Right Now a Computer Is Reading The Internet, Teaching Itself Language

We may earn a commission from links on this page.

In a basement at Carnegie Mellon University, a computer is reading the web. It's been doing so for nearly nine months, teaching itself the complexities and nuances of the English language. And the smarter it gets, the faster it learns.

That computer is NELL, the Never-Ending Language Learning system, and it's the star of a project involving researchers from Carnegie Mellon, supercomputers from Yahoo!, and grants from Google and DARPA. The project's aim is an elusive but important one: to design a machine that can figure out the subtleties of language all on its own. As Tom Mitchell, chairman of the school's machine learning department explains, "we still don't have a computer that can learn as humans do, cumulatively, over the long term." NELL would be the first that does so.

The system trawls hundreds of millions of web pages, collecting facts and sorting them into one of 280 categories, classifications like cities, plants, or actors. It has learned nearly 400,000 such facts to date, with 87% accuracy. NELL also currently knows some 280 relations, pieces of language that connect two facts together. NELL probably knows that James Franco (actor) lives in (relation) New York City (city). And the more NELL learns, the faster and more efficient it gets at teaching itself:

Its tools include programs that extract and classify text phrases from the Web, programs that look for patterns and correlations, and programs that learn rules. For example, when the computer system reads the phrase "Pikes Peak," it studies the structure - two words, each beginning with a capital letter, and the last word is Peak. That structure alone might make it probable that Pikes Peak is a mountain. But NELL also reads in several ways. It will mine for text phrases that surround Pikes Peak and similar noun phrases repeatedly. For example, "I climbed XXX."

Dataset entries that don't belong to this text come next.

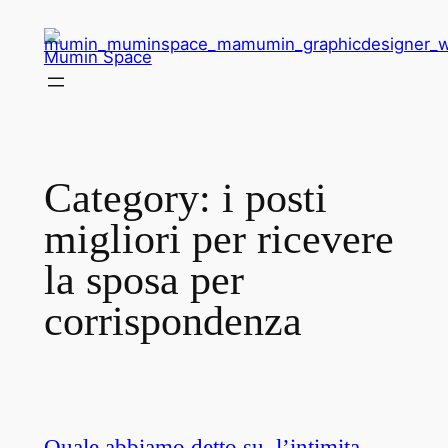
Skip
to
Mumin Space
content
Category:
i posti
migliori per ricevere
la sposa per
corrispondenza
Quale abbiamo detto su, l’intimita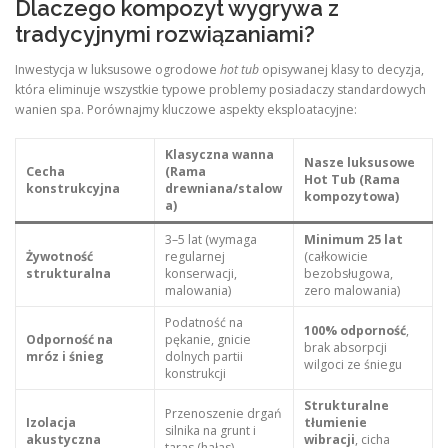
Dlaczego kompozyt wygrywa z
tradycyjnymi rozwiązaniami?
Inwestycja w luksusowe ogrodowe
hot tub
opisywanej klasy to decyzja,
która eliminuje wszystkie typowe problemy posiadaczy standardowych
wanien spa. Porównajmy kluczowe aspekty eksploatacyjne:
Klasyczna wanna
Nasze luksusowe
Cecha
(Rama
Hot Tub (Rama
konstrukcyjna
drewniana/stalow
kompozytowa)
a)
3–5 lat (wymaga
Minimum 25 lat
Żywotność
regularnej
(całkowicie
strukturalna
konserwacji,
bezobsługowa,
malowania)
zero malowania)
Podatność na
100% odporność
,
Odporność na
pękanie, gnicie
brak absorpcji
mróz i śnieg
dolnych partii
wilgoci ze śniegu
konstrukcji
Strukturalne
Przenoszenie drgań
Izolacja
tłumienie
silnika na grunt i
akustyczna
wibracji
, cicha
taras (hałas)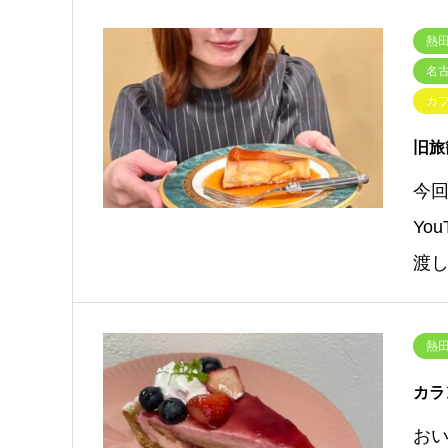
熱田
名
カ
旧旅
今
Yo
渡
熱田
カラ
お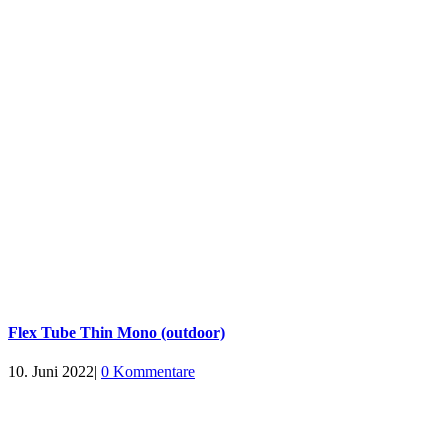
Flex Tube Thin Mono (outdoor)
10. Juni 2022
|
0 Kommentare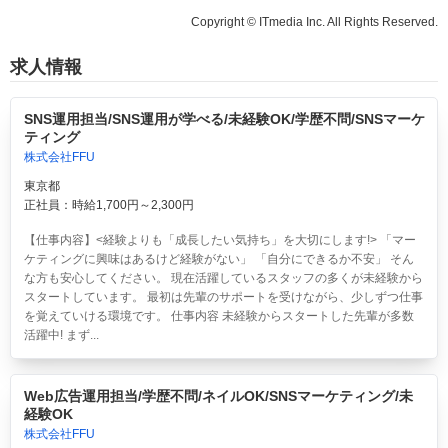
Copyright © ITmedia Inc. All Rights Reserved.
求人情報
SNS運用担当/SNS運用が学べる/未経験OK/学歴不問/SNSマーケ
ティング
株式会社FFU
東京都
正社員：時給1,700円～2,300円
【仕事内容】<経験よりも「成長したい気持ち」を大切にします!> 「マー
ケティングに興味はあるけど経験がない」 「自分にできるか不安」 そん
な方も安心してください。 現在活躍しているスタッフの多くが未経験から
スタートしています。 最初は先輩のサポートを受けながら、少しずつ仕事
を覚えていける環境です。 仕事内容 未経験からスタートした先輩が多数
活躍中! まず...
Web広告運用担当/学歴不問/ネイルOK/SNSマーケティング/未
経験OK
株式会社FFU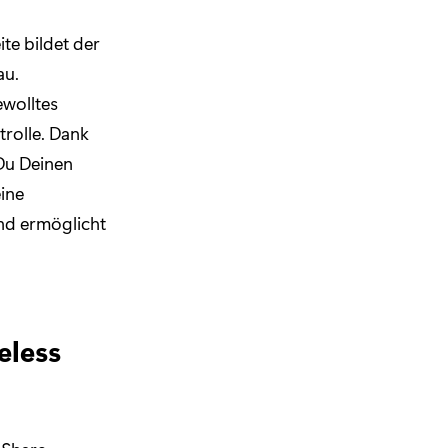
te bildet der
au.
ewolltes
rolle. Dank
Du Deinen
eine
nd ermöglicht
eless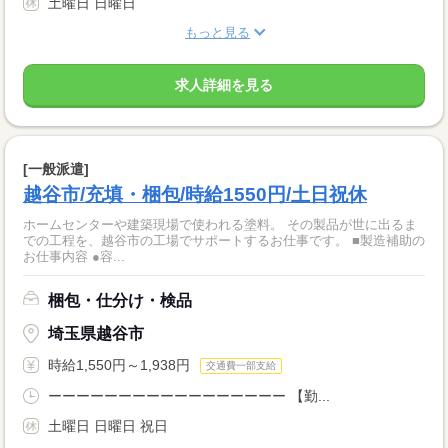
土曜日 日曜日
もっと見る
求人詳細を見る
[一般派遣]
越谷市/充填・梱包/時給1550円/土日祝休
ホームセンターや建築現場で使われる塗料。 その製品が世に出るま
での工程を、越谷市の工場でサポートするお仕事です。 ■製造補助の
お仕事内容 ●容...
梱包・仕分け・検品
埼玉県越谷市
時給1,550円～1,938円
交通費一部支給
ーーーーーーーーーーーーーーーーー 【勤...
土曜日 日曜日 祝日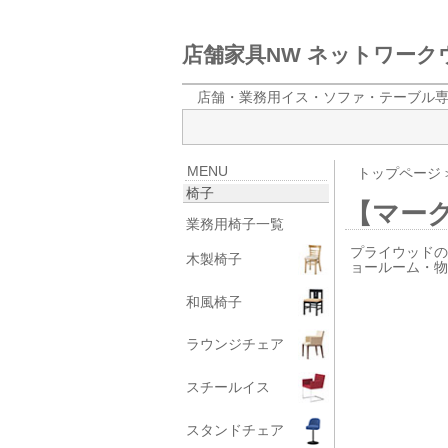
店舗家具NW ネットワー
店舗・業務用イス・ソファ・テーブル
MENU
トップページ
椅子
【マー
業務用椅子一覧
プライウッドの
木製椅子
ョールーム・
和風椅子
ラウンジチェア
スチールイス
スタンドチェア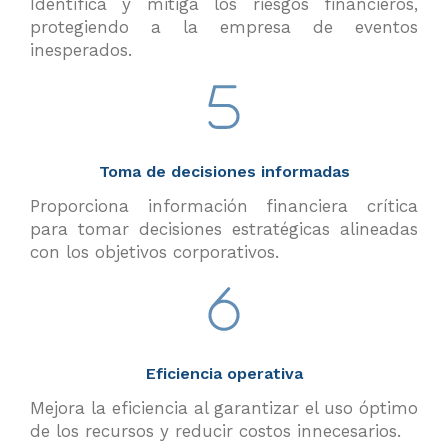
Identifica y mitiga los riesgos financieros,
protegiendo a la empresa de eventos
inesperados.
Toma de decisiones informadas
Proporciona información financiera crítica
para tomar decisiones estratégicas alineadas
con los objetivos corporativos.
Eficiencia operativa
Mejora la eficiencia al garantizar el uso óptimo
de los recursos y reducir costos innecesarios.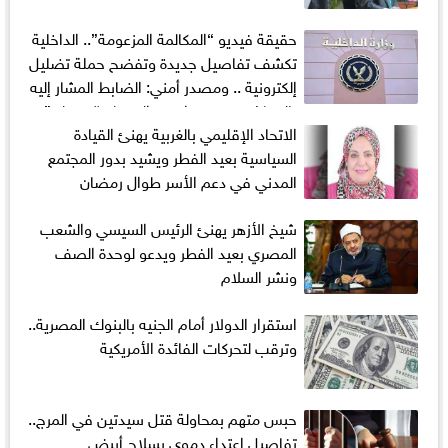
حقيقة فيديو “المكالمة المزعومة”.. الداخلية
تكشف تفاصيل جديدة وتفضح حملة تضليل
إلكترونية .. ومصدر أمني: الضابط المشار إليه
بالمعاش منذ سنوات.. والمقطع “مفبرك”
الاتحاد الإقليمي بالغربية يهنئ القيادة
ضمن مخطط ممنهج لبث الشائعات
السياسية بعيد الفطر ويشيد بدور المجتمع
المدني في دعم الأسر طوال رمضان
شيخ الأزهر يهنئ الرئيس السيسي والشعب
المصري بعيد الفطر ويدعو لوحدة الصف
ونشر السلام
استقرار الدولار أمام الجنيه بالبنوك المصرية..
وترقب لتحركات الفائدة الأمريكية
حبس متهم بمحاولة قتل سيدتين في المرج..
تفاصيل اعتداء دموي بسلاح أبيض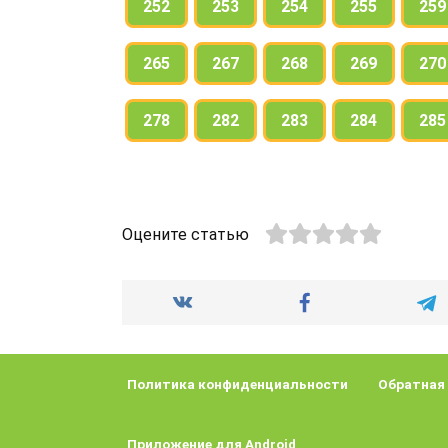
252
253
254
255
259
265
267
268
269
270
278
282
283
284
285
Оцените статью
Политика конфиденциальности
Обратная
Приложение для Android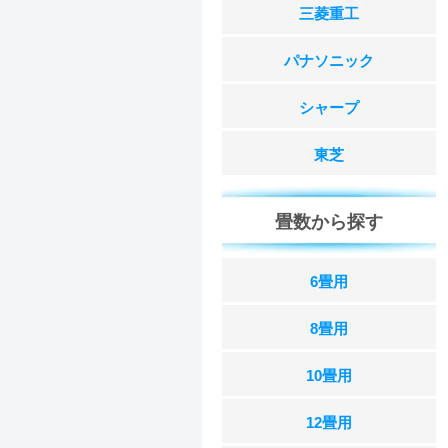
三菱重工
パナソニック
シャープ
東芝
畳数から探す
6畳用
8畳用
10畳用
12畳用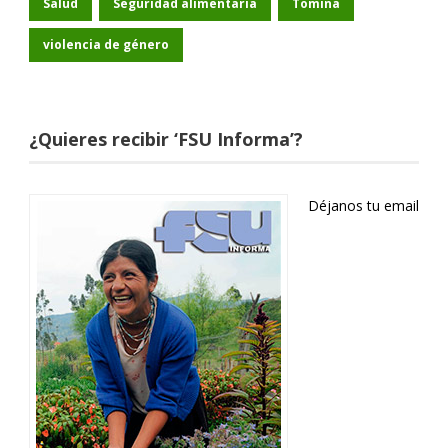
Salud
Seguridad alimentaria
Tomina
violencia de género
¿Quieres recibir ‘FSU Informa’?
Déjanos tu email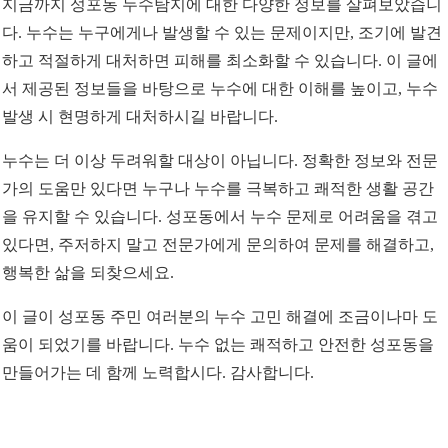
지금까지 성포동 누수탐지에 대한 다양한 정보를 살펴보았습니
다. 누수는 누구에게나 발생할 수 있는 문제이지만, 조기에 발견
하고 적절하게 대처하면 피해를 최소화할 수 있습니다. 이 글에
서 제공된 정보들을 바탕으로 누수에 대한 이해를 높이고, 누수
발생 시 현명하게 대처하시길 바랍니다.
누수는 더 이상 두려워할 대상이 아닙니다. 정확한 정보와 전문
가의 도움만 있다면 누구나 누수를 극복하고 쾌적한 생활 공간
을 유지할 수 있습니다. 성포동에서 누수 문제로 어려움을 겪고
있다면, 주저하지 말고 전문가에게 문의하여 문제를 해결하고,
행복한 삶을 되찾으세요.
이 글이 성포동 주민 여러분의 누수 고민 해결에 조금이나마 도
움이 되었기를 바랍니다. 누수 없는 쾌적하고 안전한 성포동을
만들어가는 데 함께 노력합시다. 감사합니다.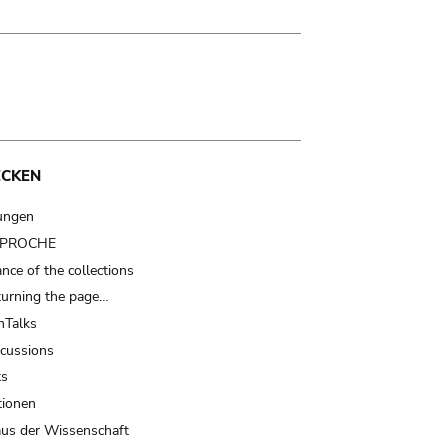
ECKEN
ungen
t PROCHE
nce of the collections
turning the page…
Talks
scussions
ts
tionen
us der Wissenschaft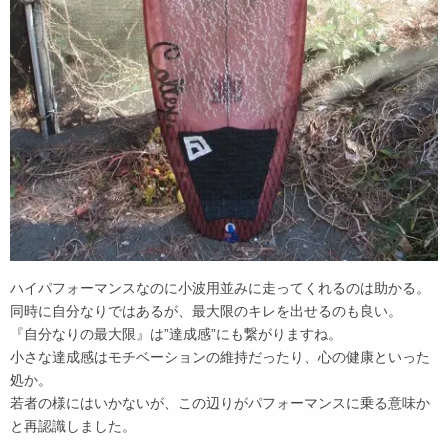
ハイパフォーマンスなのに小波用並みに走ってくれるのは助かる。
同時に自分なりではあるが、最大限のキレを出せるのも良い。
『自分なりの最大限』は”達成感”にも繋がりますね。
小さな達成感はモチベーションの維持だったり、心の健康といった
処か。
若者の様にはいかないが、この辺りがパフォーマンスに乗る意味か
と再認識しました。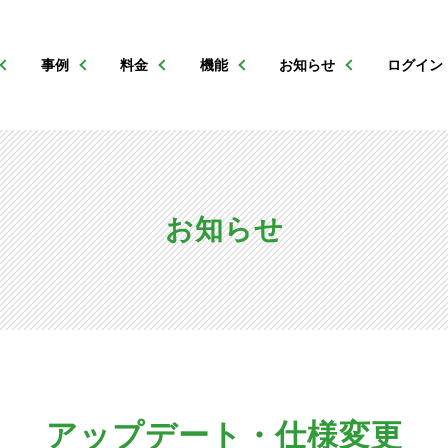
事例
料金
機能
お知らせ
ログイン
お知らせ
アップデート・仕様変更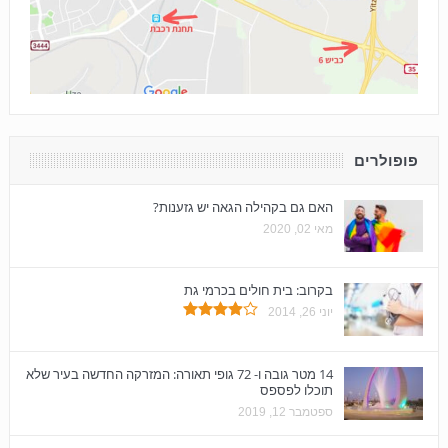
פופולרים
האם גם בקהילה הגאה יש גזענות?
מאי 02, 2020
בקרוב: בית חולים בכרמי גת
יוני 26, 2014
14 מטר גובה ו- 72 גופי תאורה: המזרקה החדשה בעיר שלא
תוכלו לפספס
ספטמבר 12, 2019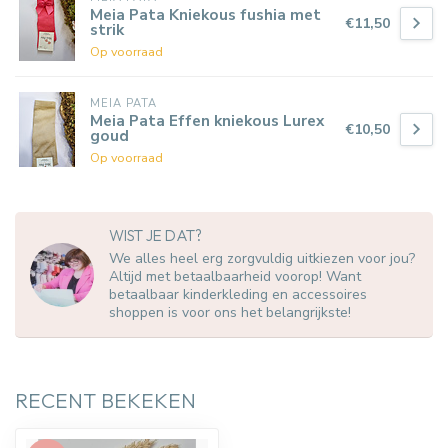
Meia Pata Kniekous fushia met
€11,50
strik
Op voorraad
MEIA PATA
Meia Pata Effen kniekous Lurex
€10,50
goud
Op voorraad
WIST JE DAT?
We alles heel erg zorgvuldig uitkiezen voor jou?
Altijd met betaalbaarheid voorop! Want
betaalbaar kinderkleding en accessoires
shoppen is voor ons het belangrijkste!
RECENT BEKEKEN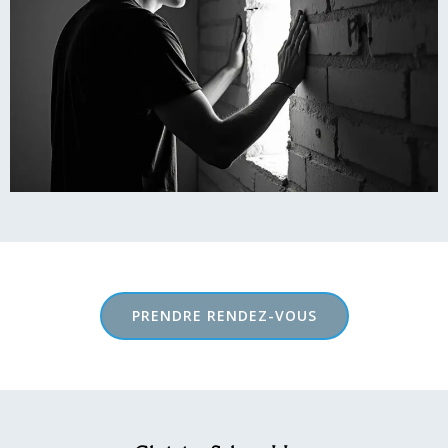
PRENDRE RENDEZ-VOUS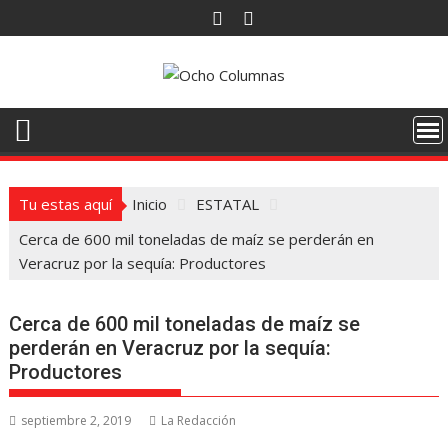
Saltar
al
contenido
Tu estas aquí
Inicio
ESTATAL
Cerca de 600 mil toneladas de maíz se perderán en
Veracruz por la sequía: Productores
Cerca de 600 mil toneladas de maíz se
perderán en Veracruz por la sequía:
Productores
septiembre 2, 2019
La Redacción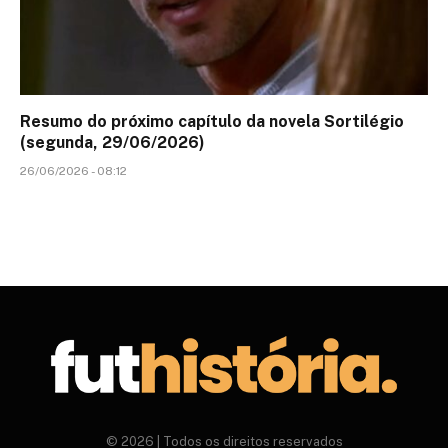
Resumo do próximo capítulo da novela Sortilégio
(segunda, 29/06/2026)
26/06/2026 - 08:12
© 2026 | Todos os direitos reservados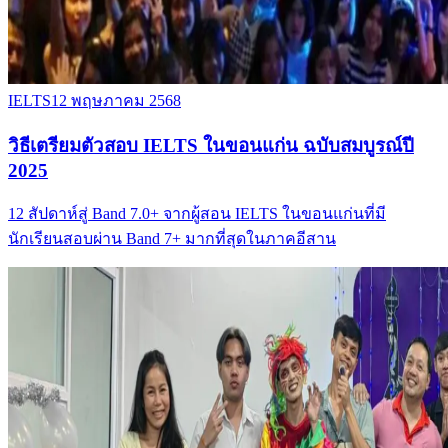
IELTS
12 พฤษภาคม 2568
วิธีเตรียมตัวสอบ IELTS ในขอนแก่น ฉบับสมบูรณ์ปี
2025
12 สัปดาห์สู่ Band 7.0+ จากผู้สอน IELTS ในขอนแก่นที่มี
นักเรียนสอบผ่าน Band 7+ มากที่สุดในภาคอีสาน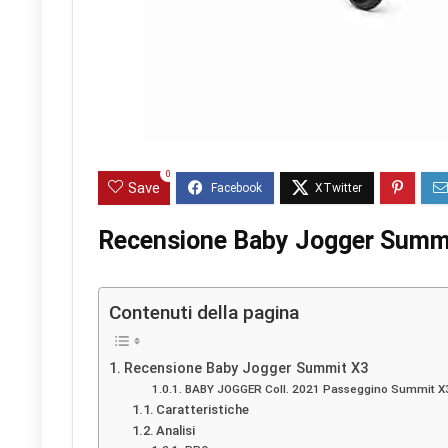
0
Save
Recensione Baby Jogger Summ
Contenuti della pagina
Recensione Baby Jogger Summit X3
BABY JOGGER Coll. 2021 Passeggino Summit X3
Caratteristiche
Analisi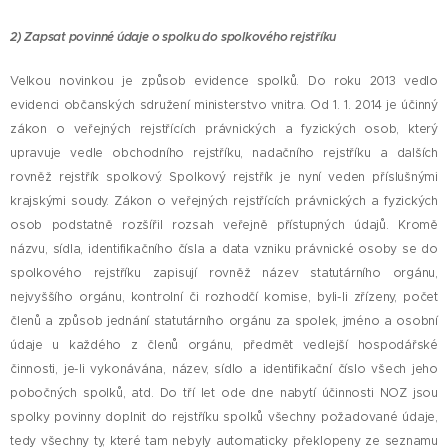
2) Z
apsat povinné údaje o spolku do spolkového rejstříku
Velkou novinkou je způsob evidence spolků. Do roku 2013 vedlo
evidenci občanských sdružení ministerstvo vnitra. Od 1. 1. 2014 je účinný
zákon o veřejných rejstřících právnických a fyzických osob, který
upravuje vedle obchodního rejstříku, nadačního rejstříku a dalších
rovněž rejstřík spolkový. Spolkový rejstřík je nyní veden příslušnými
krajskými soudy. Zákon o veřejných rejstřících právnických a fyzických
osob podstatně rozšířil rozsah veřejně přístupných údajů. Kromě
názvu, sídla, identifikačního čísla a data vzniku právnické osoby se do
spolkového rejstříku zapisují rovněž název statutárního orgánu,
nejvyššího orgánu, kontrolní či rozhodčí komise, byli-li zřízeny, počet
členů a způsob jednání statutárního orgánu za spolek, jméno a osobní
údaje u každého z členů orgánu, předmět vedlejší hospodářské
činnosti, je-li vykonávána, název, sídlo a identifikační číslo všech jeho
pobočných spolků, atd. Do tří let ode dne nabytí účinnosti NOZ jsou
spolky povinny doplnit do rejstříku spolků všechny požadované údaje,
tedy všechny ty, které tam nebyly automaticky překlopeny ze seznamu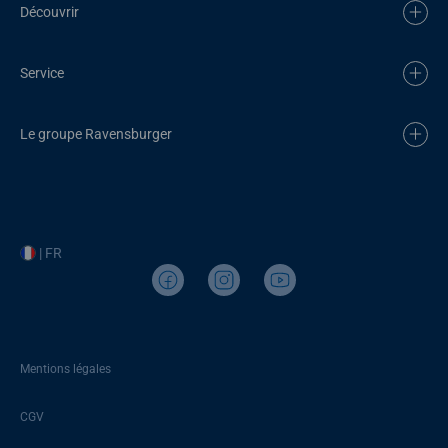
Découvrir
Service
Le groupe Ravensburger
| FR
Mentions légales
CGV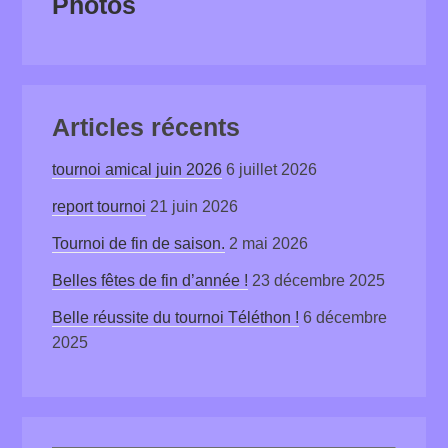
Photos
Articles récents
tournoi amical juin 2026
6 juillet 2026
report tournoi
21 juin 2026
Tournoi de fin de saison.
2 mai 2026
Belles fêtes de fin d’année !
23 décembre 2025
Belle réussite du tournoi Téléthon !
6 décembre
2025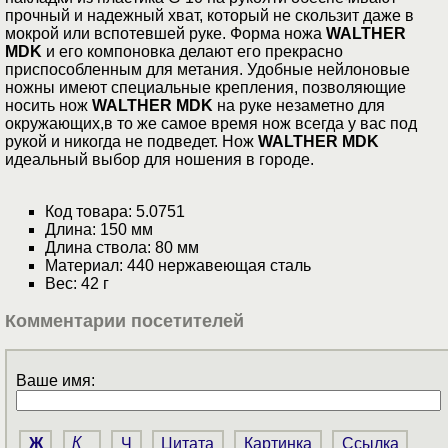
прочный и надежный хват, который не скользит даже в
мокрой или вспотевшей руке. Форма ножа
WALTHER
MDK
и его компоновка делают его прекрасно
приспособленным для метания. Удобные нейлоновые
ножны имеют специальные крепления, позволяющие
носить нож
WALTHER MDK
на руке незаметно для
окружающих,в то же самое время нож всегда у вас под
рукой и никогда не подведет. Нож
WALTHER MDK
идеальный выбор для ношения в городе.
Код товара: 5.0751
Длина: 150 мм
Длина ствола: 80 мм
Материал: 440 нержавеющая сталь
Вес: 42 г
Комментарии посетителей
Ваше имя:
Ж
К
Ч
Цитата
Картинка
Ссылка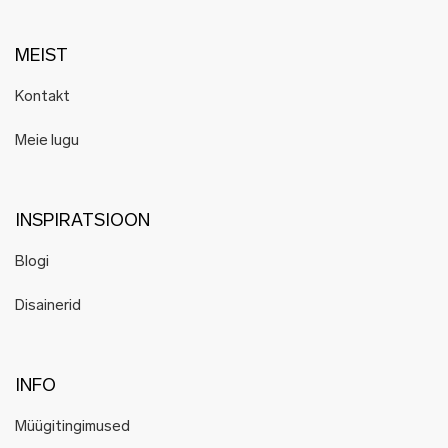
MEIST
Kontakt
Meie lugu
INSPIRATSIOON
Blogi
Disainerid
INFO
Müügitingimused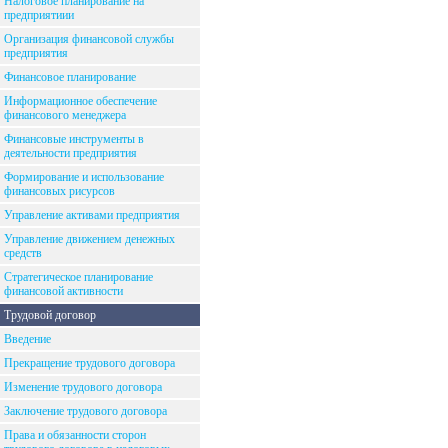
Налоговое планирование на
предприятиии
Организация финансовой службы
предприятия
Финансовое планирование
Информационное обеспечение
финансового менеджера
Финансовые инструменты в
деятельности предприятия
Формирование и использование
финансовых рисурсов
Управление активами предприятия
Управление движением денежных
средств
Стратегическое планирование
финансовой активности
Трудовой договор
Введение
Прекращение трудового договора
Изменение трудового договора
Заключение трудового договора
Права и обязанности сторон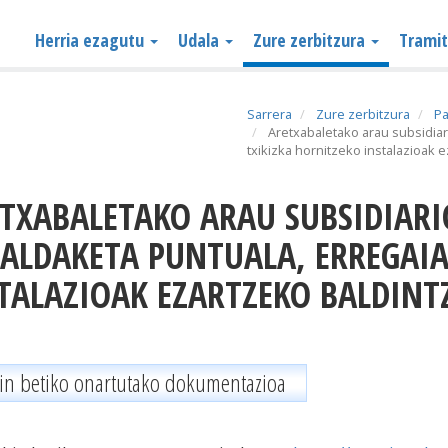
Herria ezagutu
Udala
Zure zerbitzura
Trami
Sarrera
Zure zerbitzura
Pa
Aretxabaletako arau subsidiar
txikizka hornitzeko instalazioak 
 ALDAKETA PUNTUALA, ERREGAIA
TALAZIOAK EZARTZEKO BALDINT
in betiko onartutako dokumentazioa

NELL, Dr. Mitchell explains, is designed to be able to grapple with words in different contexts, by deploying a hierarchy of rules to resolve ambiguity. This kind of nuanced judgment tends to flummox computers. "But as it turns out, a system like this works much better if you force it to learn many things, hundreds at once," he said.


There are some instances in which an autodidactic computer can get off track. At one point, NELL sorted "internet cookies" into its "baked goods" category. That resulted in associated terms like "computer files" being labeled as baked goods, too. In these cases, Dr. Mitchell and his team correct the error and put NELL back on course. But he points out that no human learns completely on his own, either.

So what's it all for? Well, a computer that understood language like a human could answer search queries not with links but with real answers. Personal computers could be operated simply by telling them what to do. And computerized assistants could understand requests like "go get me a sub sandwich" and not waste their time looking for a sandwich shop that was located in a submarine. Too bad! That'd be funny. [NYT]